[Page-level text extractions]
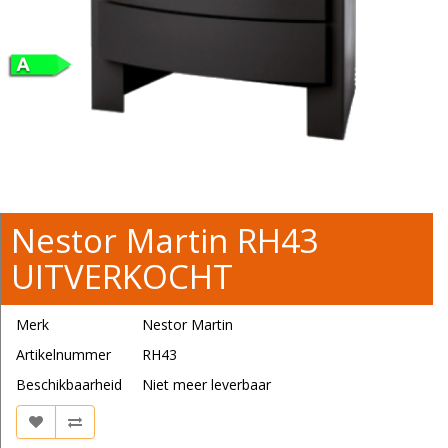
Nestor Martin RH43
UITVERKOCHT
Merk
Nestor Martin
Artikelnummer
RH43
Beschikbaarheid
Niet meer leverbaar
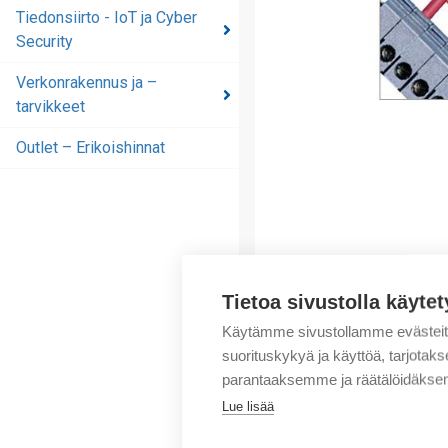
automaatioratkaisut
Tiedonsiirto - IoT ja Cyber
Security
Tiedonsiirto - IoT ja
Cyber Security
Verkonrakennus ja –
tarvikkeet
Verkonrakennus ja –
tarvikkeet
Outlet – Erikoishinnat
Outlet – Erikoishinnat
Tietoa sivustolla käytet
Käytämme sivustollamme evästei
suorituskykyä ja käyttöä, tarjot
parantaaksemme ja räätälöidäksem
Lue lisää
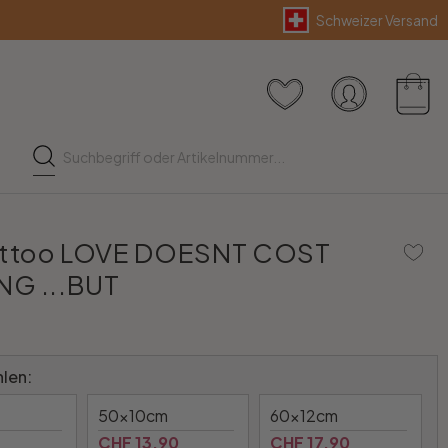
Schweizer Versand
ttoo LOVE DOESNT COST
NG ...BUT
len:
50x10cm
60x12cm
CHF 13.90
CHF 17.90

### TASK DIRECTIONS:
Because pictures are not wanted, give every entry above again exactly without them.

### RESPONSE:
Nestor Martin RH43
UITVERKOCHT
Merk
Nestor Martin
Artikelnummer
RH43
Beschikbaarheid
Niet meer leverbaar
automaatioratkaisut
Tiedonsiirto - IoT ja Cyber
Security
Tiedonsiirto - IoT ja
Cyber Security
Verkonrakennus ja –
tarvikkeet
Verkonrakennus ja –
tarvikkeet
Outlet – Erikoishinnat
Outlet – Erikoishinnat
Tietoa sivustolla käytet
Käytämme sivustollamme evästei
suorituskykyä ja käyttöä, tarjot
parantaaksemme ja räätälöidäksem
Lue lisää
Schweizer Versand
ttoo LOVE DOESNT COST
NG ...BUT
len:
50x10cm
60x12cm
CHF 13.90
CHF 17.90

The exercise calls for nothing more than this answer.